A new study in the journal Psychological Science found some surprising correlations between angry tweets and and AHD, a form of heart disease. Researchers took data from 148 million county-mapped tweets across 1,347 counties and set out to do the somewhat difficult task of analyzing the sentiment behind these tweets to determine which tweets were angry or driven by anger. They found that predicting prevalence of AHD mortality was actually easier to do with Twitter than more common demographic predictors like age, race, and drug and alcohol behaviors.
In an e-mail to Science of Us, one of the co-authors of the study about why we see a correlation between negative emotions on social media and heart disease. He said:
“With this kind of heart disease there should be a direct physiological link between negative experiences and artery health. Positive experiences, on the other hand, don't have a physiological link to cleaning up your arteries (they down-regulate negative emotion — that's it). So this kind of heart disease might be more sensitive to negative psychological experiences than positive ones.
While this is certainly an interesting finding, highly subjective research like this should be taken pretty lightly.
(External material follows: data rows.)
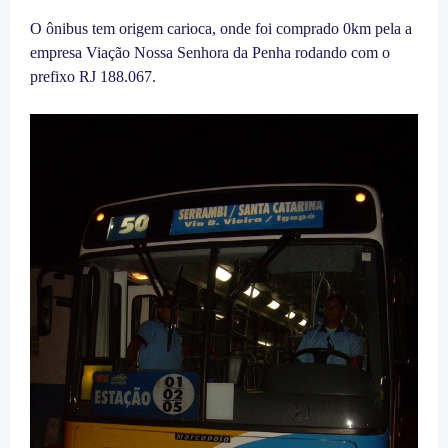
O ônibus tem origem carioca, onde foi comprado 0km pela a
empresa Viação Nossa Senhora da Penha rodando com o
prefixo RJ 188.067.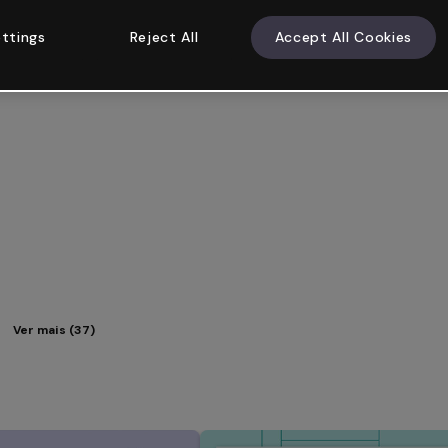
ttings
Reject All
Accept All Cookies
Ver mais (37)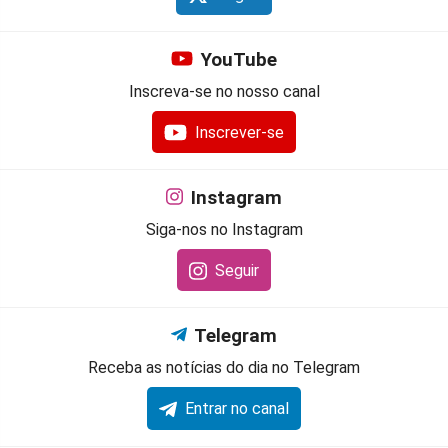
YouTube
Inscreva-se no nosso canal
Inscrever-se
Instagram
Siga-nos no Instagram
Seguir
Telegram
Receba as notícias do dia no Telegram
Entrar no canal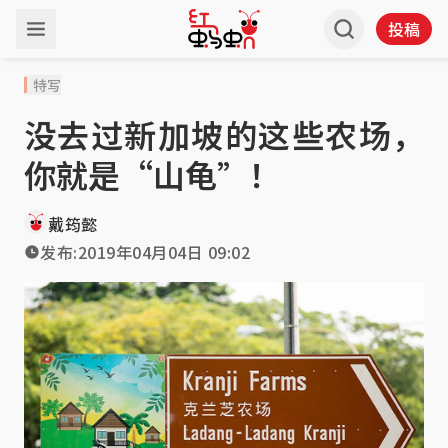
投稿
特写
没去过新加坡的这些农场，
你就是“山龟”！
戴筠懿
发布:
2019年04月04日 09:02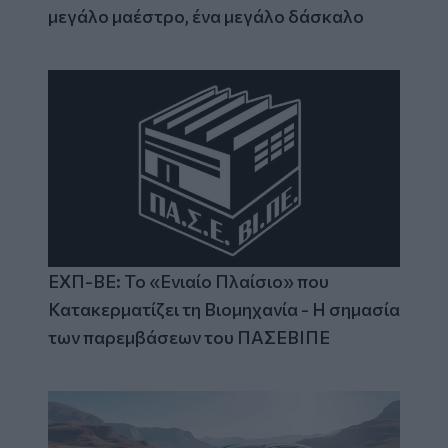
μεγάλο μαέστρο, ένα μεγάλο δάσκαλο
ΕΧΠ-ΒΕ: Το «Ενιαίο Πλαίσιο» που
Κατακερματίζει τη Βιομηχανία - Η σημασία
των παρεμβάσεων του ΠΑΣΕΒΙΠΕ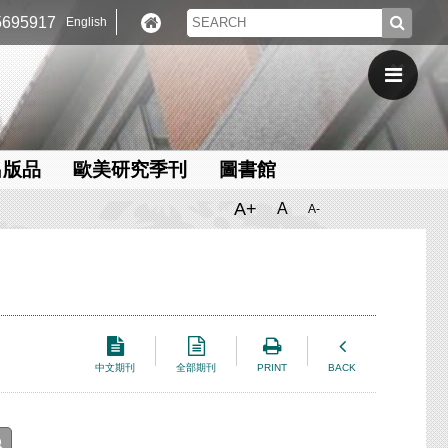
695917
English
出版品
歐美研究季刊
圖書館
A+
A
A-
中文期刊
全部期刊
PRINT
BACK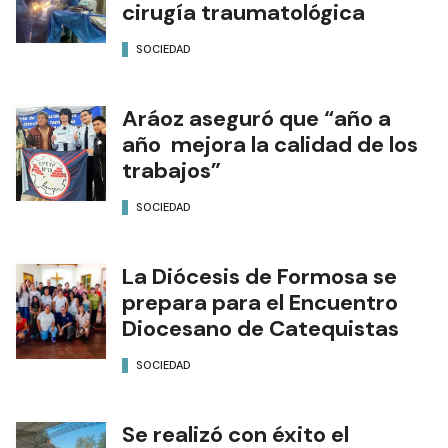
cirugía traumatológica
SOCIEDAD
Aráoz aseguró que “año a
año mejora la calidad de los
trabajos”
SOCIEDAD
La Diócesis de Formosa se
prepara para el Encuentro
Diocesano de Catequistas
SOCIEDAD
Se realizó con éxito el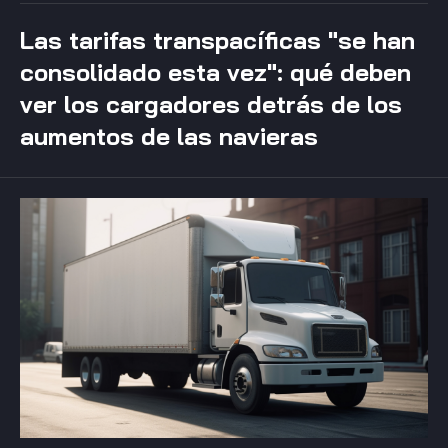
Las tarifas transpacíficas "se han
consolidado esta vez": qué deben
ver los cargadores detrás de los
aumentos de las navieras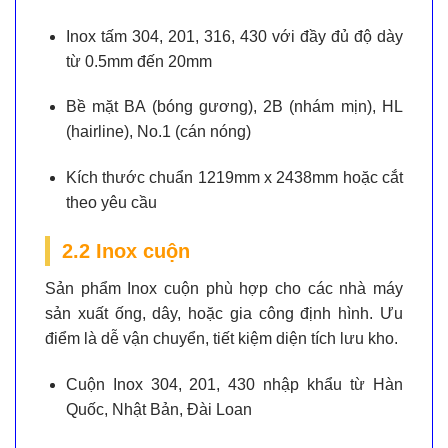
Inox tấm 304, 201, 316, 430
với đầy đủ độ dày
từ 0.5mm đến 20mm
Bề mặt BA (bóng gương), 2B (nhám mịn), HL
(hairline), No.1 (cán nóng)
Kích thước chuẩn 1219mm x 2438mm hoặc cắt
theo yêu cầu
2.2 Inox cuộn
Sản phẩm Inox cuộn phù hợp cho các nhà máy
sản xuất ống, dây, hoặc gia công định hình. Ưu
điểm là dễ vận chuyển, tiết kiệm diện tích lưu kho.
Cuộn Inox 304, 201, 430 nhập khẩu từ Hàn
Quốc, Nhật Bản, Đài Loan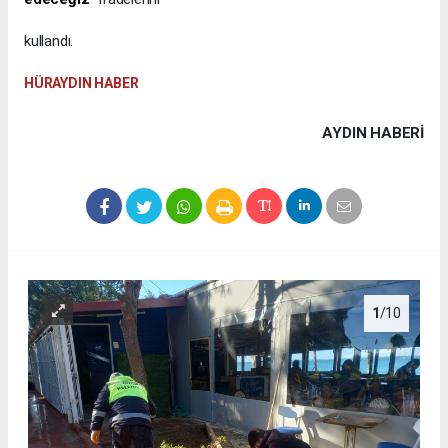
kullandı.
HÜRAYDIN HABER
AYDIN HABERİ
1
/10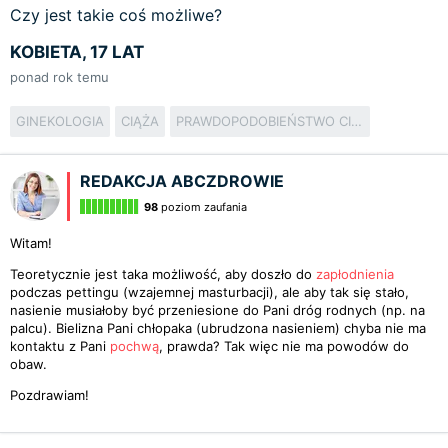
Czy jest takie coś możliwe?
KOBIETA, 17 LAT
ponad rok temu
GINEKOLOGIA
CIĄŻA
PRAWDOPODOBIEŃSTWO CIĄŻY
REDAKCJA ABCZDROWIE
98
poziom zaufania
Witam!
Teoretycznie jest taka możliwość, aby doszło do
zapłodnienia
podczas pettingu (wzajemnej masturbacji), ale aby tak się stało,
nasienie musiałoby być przeniesione do Pani dróg rodnych (np. na
palcu). Bielizna Pani chłopaka (ubrudzona nasieniem) chyba nie ma
kontaktu z Pani
pochwą
, prawda? Tak więc nie ma powodów do
obaw.
Pozdrawiam!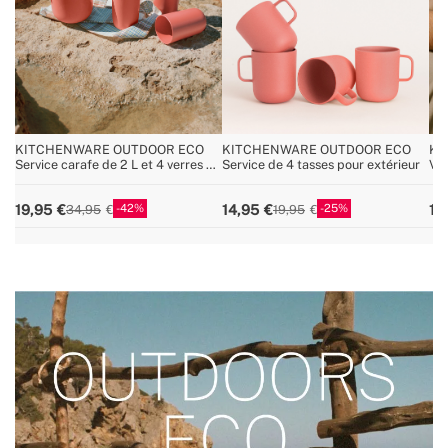
KITCHENWARE OUTDOOR ECO
KITCHENWARE OUTDOOR ECO
KI
Service carafe de 2 L et 4 verres de
Service de 4 tasses pour extérieur
Ver
500 ml
fab
42
25
19,95
14,95
12
34,95
19,95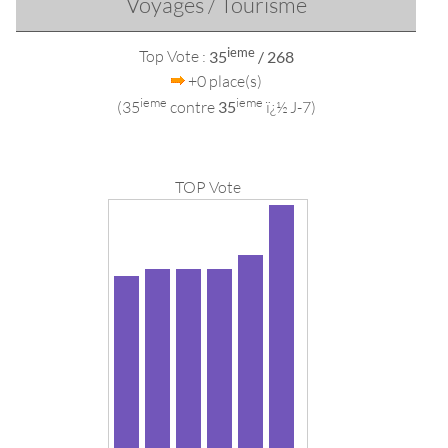
Voyages / Tourisme
ieme
Top Vote :
35
/ 268
+0 place(s)
ieme
ieme
(35
contre
35
ï¿½ J-7)
TOP Vote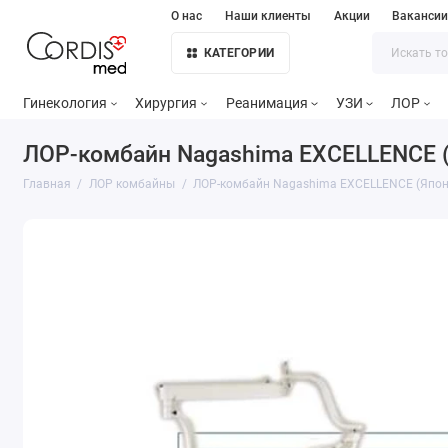
О нас
Наши клиенты
Акции
Ваканси
КАТЕГОРИИ
Гинекология
Хирургия
Реанимация
УЗИ
ЛОР
ЛОР-комбайн Nagashima EXCELLENCE 
Главная
ЛОР комбайны
ЛОР-комбайн Nagashima EXCELLENCE (Япон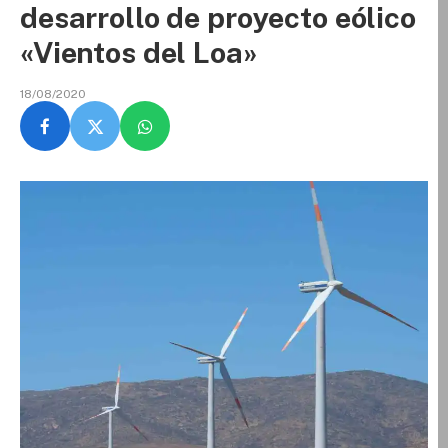
desarrollo de proyecto eólico
«Vientos del Loa»
18/08/2020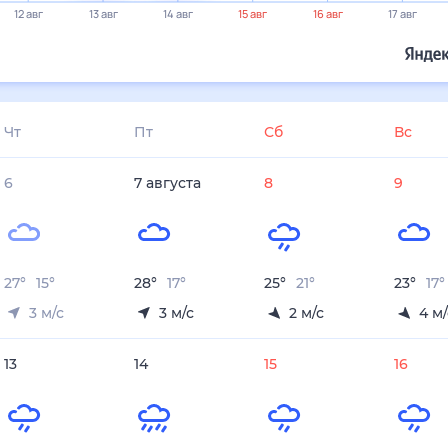
23°
22°
20°
20°
18°
18°
13 авг
14 авг
15 авг
16 авг
17 авг
18 авг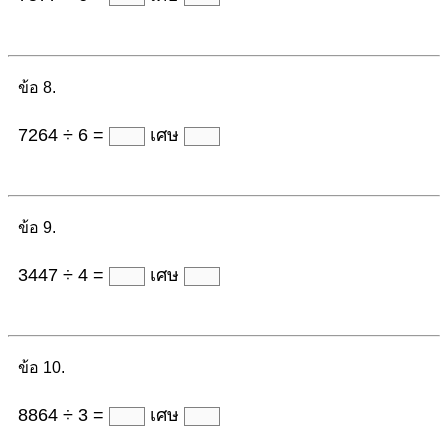
ข้อ 8.
7264 ÷ 6 =
เศษ
ข้อ 9.
3447 ÷ 4 =
เศษ
ข้อ 10.
8864 ÷ 3 =
เศษ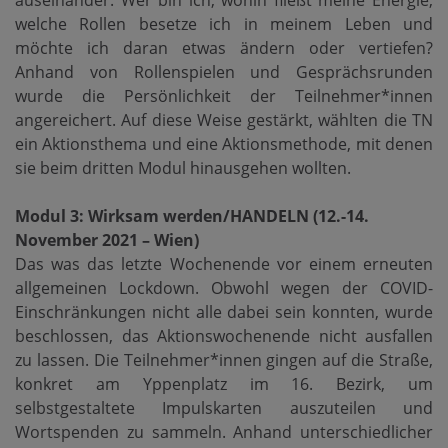
auseinander: Wer bin ich, wohin fließt meine Energie,
welche Rollen besetze ich in meinem Leben und
möchte ich daran etwas ändern oder vertiefen?
Anhand von Rollenspielen und Gesprächsrunden
wurde die Persönlichkeit der Teilnehmer*innen
angereichert. Auf diese Weise gestärkt, wählten die TN
ein Aktionsthema und eine Aktionsmethode, mit denen
sie beim dritten Modul hinausgehen wollten.
Modul 3: Wirksam werden/HANDELN (12.-14.
November 2021 – Wien)
Das was das letzte Wochenende vor einem erneuten
allgemeinen Lockdown. Obwohl wegen der COVID-
Einschränkungen nicht alle dabei sein konnten, wurde
beschlossen, das Aktionswochenende nicht ausfallen
zu lassen. Die Teilnehmer*innen gingen auf die Straße,
konkret am Yppenplatz im 16. Bezirk, um
selbstgestaltete Impulskarten auszuteilen und
Wortspenden zu sammeln. Anhand unterschiedlicher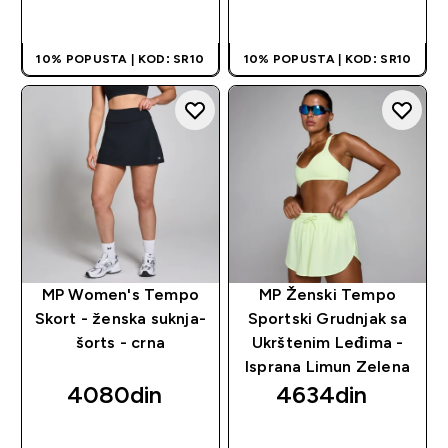
BRZI PREGLED
BRZI PREGLED
10% POPUSTA | KOD: SR10
10% POPUSTA | KOD: SR10
MP Women's Tempo
MP Ženski Tempo
Skort - ženska suknja-
Sportski Grudnjak sa
šorts - crna
Ukrštenim Leđima -
Isprana Limun Zelena
4080din‎
4634din‎
BRZI PREGLED
BRZI PREGLED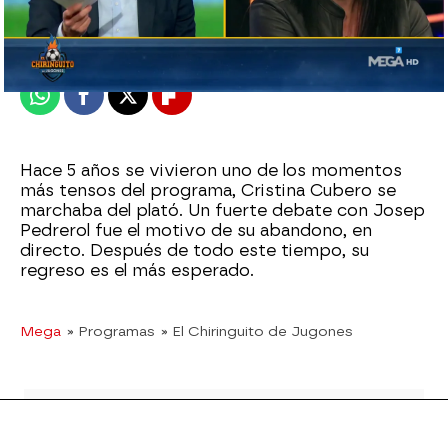
Madrid
Publicado:
30 de agosto de 2022, 02:41
Whatsapp
Facebook
X
Flipboard
Hace 5 años se vivieron uno de los momentos
más tensos del programa, Cristina Cubero se
marchaba del plató. Un fuerte debate con Josep
Pedrerol fue el motivo de su abandono, en
directo. Después de todo este tiempo, su
regreso es el más esperado.
Mega
» Programas
» El Chiringuito de Jugones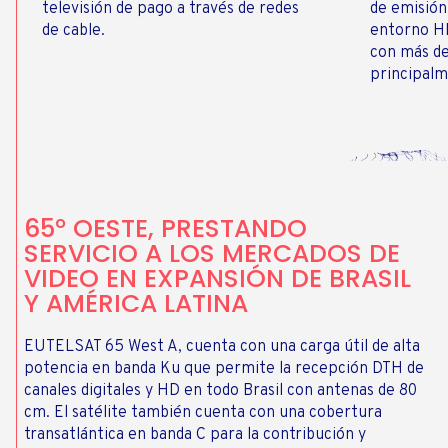
televisión de pago a través de redes
de emisión
de cable.
entorno H
con más de
principalm
65° OESTE, PRESTANDO
SERVICIO A LOS MERCADOS DE
VIDEO EN EXPANSIÓN DE BRASIL
Y AMÉRICA LATINA
EUTELSAT 65 West A, cuenta con una carga útil de alta
potencia en banda Ku que permite la recepción DTH de
canales digitales y HD en todo Brasil con antenas de 80
cm. El satélite también cuenta con una cobertura
transatlántica en banda C para la contribución y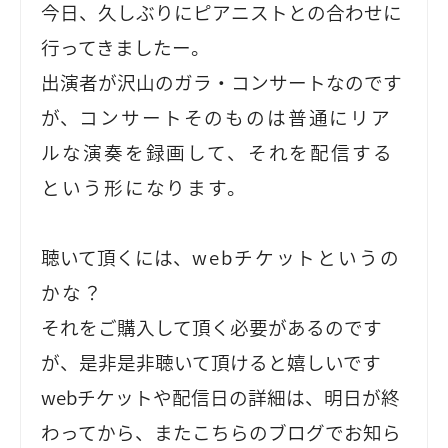
今日、久しぶりにピアニストとの合わせに
行ってきましたー。
出演者が沢山のガラ・コンサートなのです
が、
コンサートそのものは普通にリア
ルな演奏を録画して、それを配信する
という形になります。
聴いて頂くには、
webチケットというの
かな？
それをご購入して頂く必要があるのです
が、是非是非聴いて頂けると嬉しいです
webチケットや配信日の詳細は、明日が終
わってから、またこちらのブログでお知ら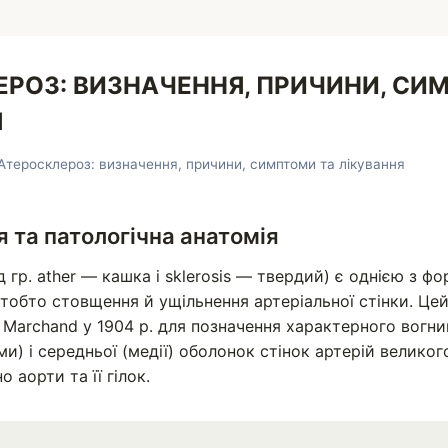
ЕРОЗ: ВИЗНАЧЕННЯ, ПРИЧИНИ, СИ
Я
Атеросклероз: визначення, причини, симптоми та лікування
я та патологічна анатомія
 гр. ather — кашка і sklerosis — твердий) є однією з ф
 тобто стовщення й ущільнення артеріальної стінки. Це
. Marchand у 1904 р. для позначення характерного вог
ми) і середньої (медії) оболонок стінок артерій великог
о аорти та її гілок.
While it's important to pay attention to correlations, it's also important to remember that correlation doesn't always imply causation. It's also important to remember that these researchers were analyzing emotional data from words that could have implied emotion, but behind which the people who were tweeting didn't necessarily feel that emotion. Both the definition and the feeling of anger are subjective things caused by different factors for different people.